Wenn ich den Spiegel anlächle, weiß ich, dass er mich von der anderen Seite sehen kann. Jetzt ist er der Insasse des Gefängnisses, das er selbst errichtet hat. Ich habe etwas für ihn gekocht, es steht vor ihm auf dem Tisch.
»Das ist das Fleisch der bleichen Frau. Davon wirst du dich fortan ernähren.«
Das ist die Wahrheit. Ich werde gelassen hier abwarten. Früher oder später wird er anfangen zu essen. Er wird glauben, dass ich seine Sterne manipuliert habe, um ihn zum Essen zu bringen.
Aber er irrt sich.

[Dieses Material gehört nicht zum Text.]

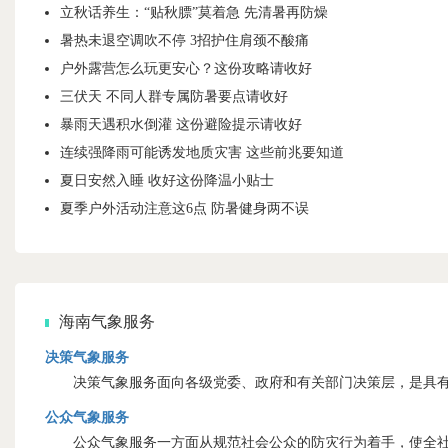
立秋话养生：“贴秋膘”莫着急 先清暑再防燥
暑热未退空调吹不停 3招护住肩颈不酸痛
户外露营怎么玩更安心？这份攻略请收好
三伏天 不同人群专属防暑要点请收好
暴雨天遇积水倒灌 这份避险提示请收好
连续强降雨可能诱发地质灾害 这些前兆要知道
夏日安然入睡 收好这份降温小贴士
夏季户外活动注意这6点 防暑健身两不误
海南气象服务
决策气象服务
决策气象服务面向各级党委、政府和有关部门决策层，是具有
公众气象服务
公众气象服务一方面从规范社会公众的防灾行为着手，使全社会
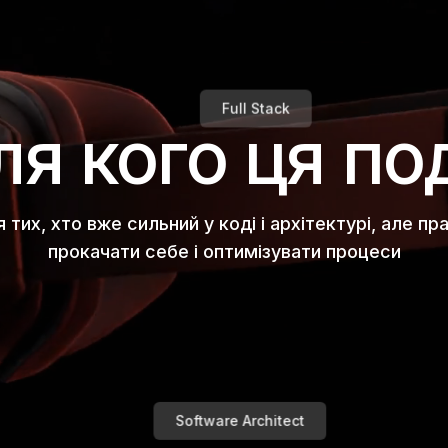
Full Stack
я кого ця по
 тих, хто вже сильний у коді і архітектурі, але пр
прокачати себе і оптимізувати процеси
Software Architect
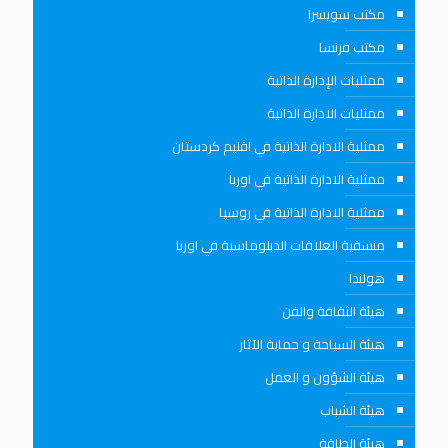
مكتب سويسرا
مكتب فرنسا
ممثليات الإدارة الذاتية
ممثليات الادارة الذاتية
ممثلية الادارة الذاتية في اقليم كردستان
ممثلية الادارة الذاتية في اوربا
ممثلية الادارة الذاتية في روسيا
منسقية العلاقات الدبلوماسية في اوربا
هولندا
هيئة الثقافة والفن
هيئة السياحة و حماية الآثار
هيئة الشؤون و العمل
هيئة الشباب
هيئة الطاقة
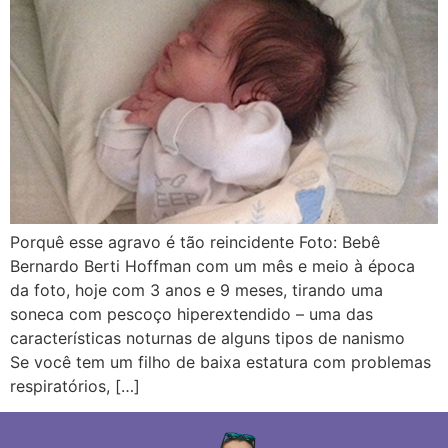
Porquê esse agravo é tão reincidente Foto: Bebê
Bernardo Berti Hoffman com um mês e meio à época
da foto, hoje com 3 anos e 9 meses, tirando uma
soneca com pescoço hiperextendido – uma das
características noturnas de alguns tipos de nanismo
Se você tem um filho de baixa estatura com problemas
respiratórios, […]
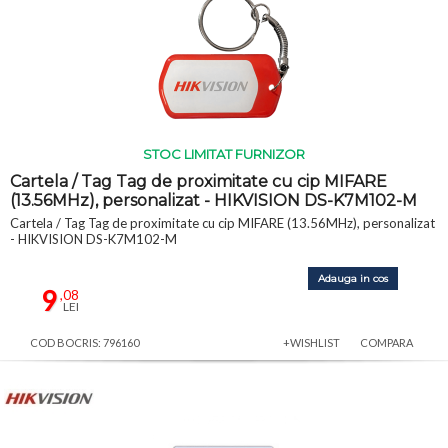
STOC LIMITAT FURNIZOR
Cartela / Tag Tag de proximitate cu cip MIFARE
(13.56MHz), personalizat - HIKVISION DS-K7M102-M
Cartela / Tag Tag de proximitate cu cip MIFARE (13.56MHz), personalizat
- HIKVISION DS-K7M102-M
Adauga in cos
9
,08
LEI
COD BOCRIS: 796160
+WISHLIST
COMPARA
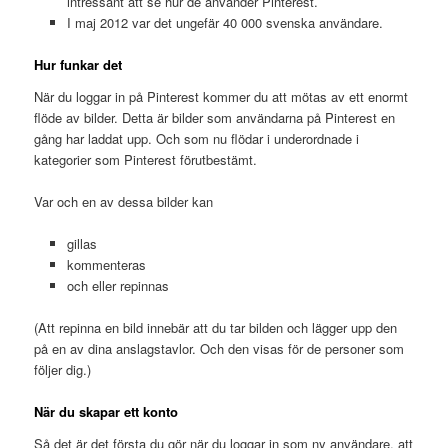
intressant att se hur de använder Pinterest.
I maj 2012 var det ungefär 40 000 svenska användare.
Hur funkar det
När du loggar in på Pinterest kommer du att mötas av ett enormt
flöde av bilder. Detta är bilder som användarna på Pinterest en
gång har laddat upp. Och som nu flödar i underordnade i
kategorier som Pinterest förutbestämt.
Var och en av dessa bilder kan
gillas
kommenteras
och eller repinnas
(Att repinna en bild innebär att du tar bilden och lägger upp den
på en av dina anslagstavlor. Och den visas för de personer som
följer dig.)
När du skapar ett konto
Så det är det första du gör när du loggar in som ny användare, att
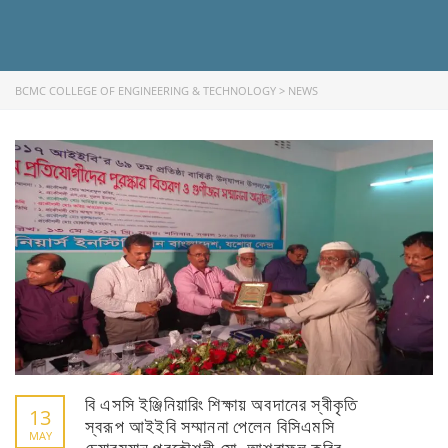
BCMC COLLEGE OF ENGINEERING & TECHNOLOGY
>
NEWS
বি এসসি ইঞ্জিনিয়ারিং শিক্ষায় অবদানের স্বীকৃতি
13
স্বরূপ আইইবি সম্মাননা পেলেন বিসিএমসি
MAY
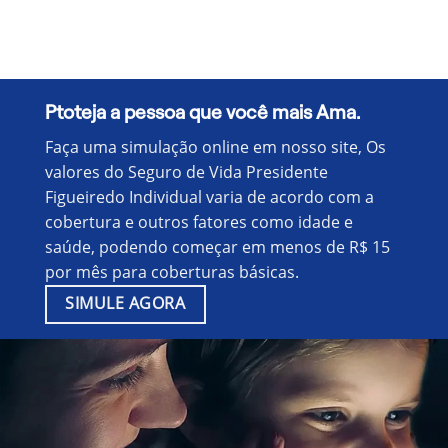
Ptoteja a pessoa que você mais Ama.
Faça uma simulação online em nosso site, Os
valores do Seguro de Vida Presidente
Figueiredo Individual varia de acordo com a
cobertura e outros fatores como idade e
saúde, podendo começar em menos de R$ 15
por mês para coberturas básicas.
SIMULE AGORA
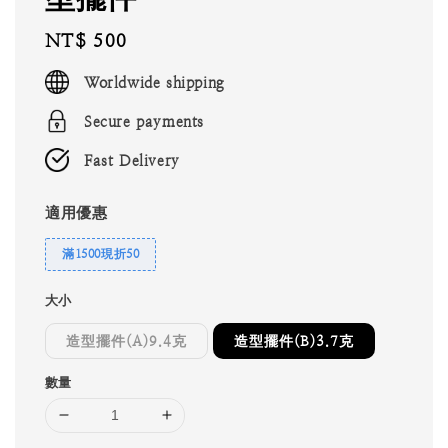
Regular
NT$ 500
price
Worldwide shipping
Secure payments
Fast Delivery
適用優惠
滿1500現折50
大小
造型擺件(A)9.4克
造型擺件(B)3.7克
數量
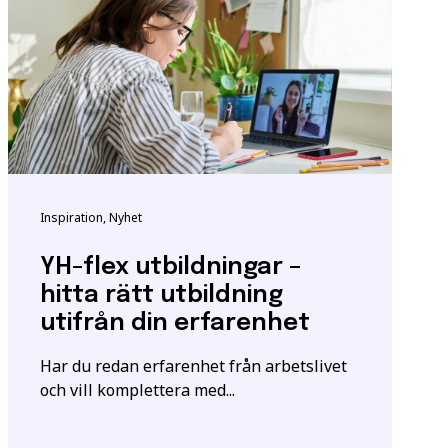
ndigheten för
tta för att säkerställa
m utbildningen.
Inspiration, Nyhet
igt
samtyckesavtalet
som
YH-flex utbildningar –
hitta rätt utbildning
utifrån din erfarenhet
Har du redan erfarenhet från arbetslivet
och vill komplettera med...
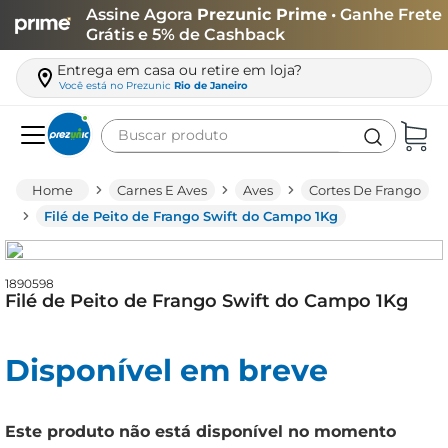
Assine Agora
Prezunic Prime
• Ganhe Frete
Grátis e 5% de Cashback
Entrega em casa ou retire em loja?
Você está no
Prezunic
Rio de Janeiro
Buscar produto
Termos mais buscados
Carnes E Aves
Aves
Cortes De Frango
carne
Filé de Peito de Frango Swift do Campo 1Kg
leite
café
1890598
Filé de Peito de Frango Swift do Campo 1Kg
queijo
arroz
Disponível em breve
azeite
biscoito
Este produto não está disponível no momento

Ich habe seine Sterne nicht angerührt. Es war ihm von Geburt an vorbestimmt, dass er die bleiche Frau fressen wird.
»Wenn du die Sterne bewegst, änderst du das Schicksal. Wenn du die Sterne bewegst, zerbrichst du sie. Bewege niemals unbedacht die Sterne«, hat die bleiche Frau gesagt und ist gestorben
.
Heute Nacht sind viele Sterne zerbrochen, und es werden noch viele Sterne mehr zerbrechen. Trotzdem wird der Himmel niemals ganz schwarz werden.
Ein Stern wird für immer leuchten. Ein einzelner Stern wird auf mich verzichten können.